[Records from a dataset]
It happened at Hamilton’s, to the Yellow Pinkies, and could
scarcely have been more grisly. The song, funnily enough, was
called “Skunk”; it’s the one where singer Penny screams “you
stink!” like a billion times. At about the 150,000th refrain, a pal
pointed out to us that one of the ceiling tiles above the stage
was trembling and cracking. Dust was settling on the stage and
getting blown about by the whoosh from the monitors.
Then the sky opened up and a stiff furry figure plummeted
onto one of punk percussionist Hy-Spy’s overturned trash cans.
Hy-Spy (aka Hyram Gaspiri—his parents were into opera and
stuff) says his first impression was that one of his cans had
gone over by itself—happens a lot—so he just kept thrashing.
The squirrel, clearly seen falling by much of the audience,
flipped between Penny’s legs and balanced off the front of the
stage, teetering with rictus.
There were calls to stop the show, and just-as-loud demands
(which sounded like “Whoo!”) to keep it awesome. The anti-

...

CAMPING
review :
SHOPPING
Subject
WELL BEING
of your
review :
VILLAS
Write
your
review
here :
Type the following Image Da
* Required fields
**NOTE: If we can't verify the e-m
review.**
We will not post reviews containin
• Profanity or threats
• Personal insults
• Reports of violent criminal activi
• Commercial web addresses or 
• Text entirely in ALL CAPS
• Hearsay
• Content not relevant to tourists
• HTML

* * *

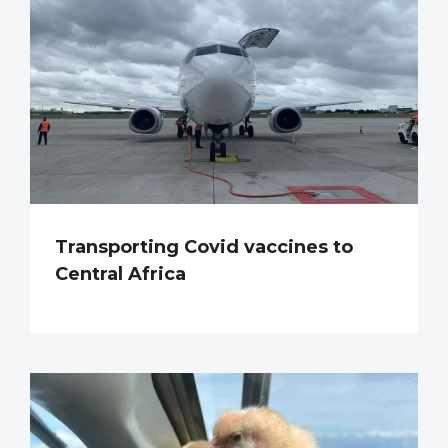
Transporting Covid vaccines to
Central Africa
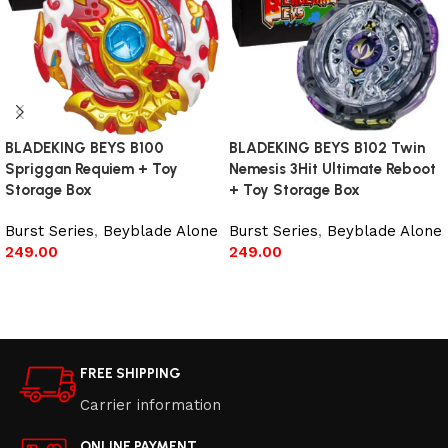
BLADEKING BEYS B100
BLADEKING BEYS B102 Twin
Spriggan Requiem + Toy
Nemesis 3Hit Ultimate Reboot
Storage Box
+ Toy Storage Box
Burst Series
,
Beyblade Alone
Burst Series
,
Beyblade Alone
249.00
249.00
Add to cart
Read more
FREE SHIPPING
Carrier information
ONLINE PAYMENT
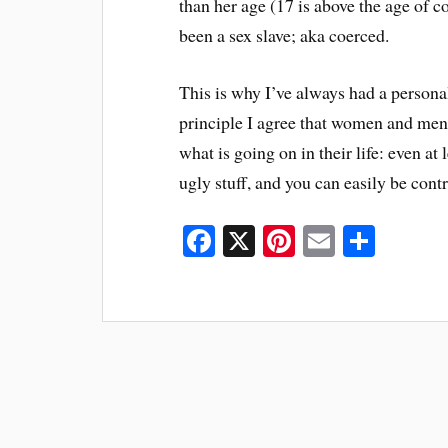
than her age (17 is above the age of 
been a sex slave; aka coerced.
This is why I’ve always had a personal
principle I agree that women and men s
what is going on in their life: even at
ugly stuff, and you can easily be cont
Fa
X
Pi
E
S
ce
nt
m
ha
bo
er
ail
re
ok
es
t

● **What is needed**:
List all lines from the entries that include the word "like".

● **Exercise answer**:
stink!” like a billion times. At about the 150,000th refrain, a pal
(which sounded like “Whoo!”) to keep it awesome. The anti-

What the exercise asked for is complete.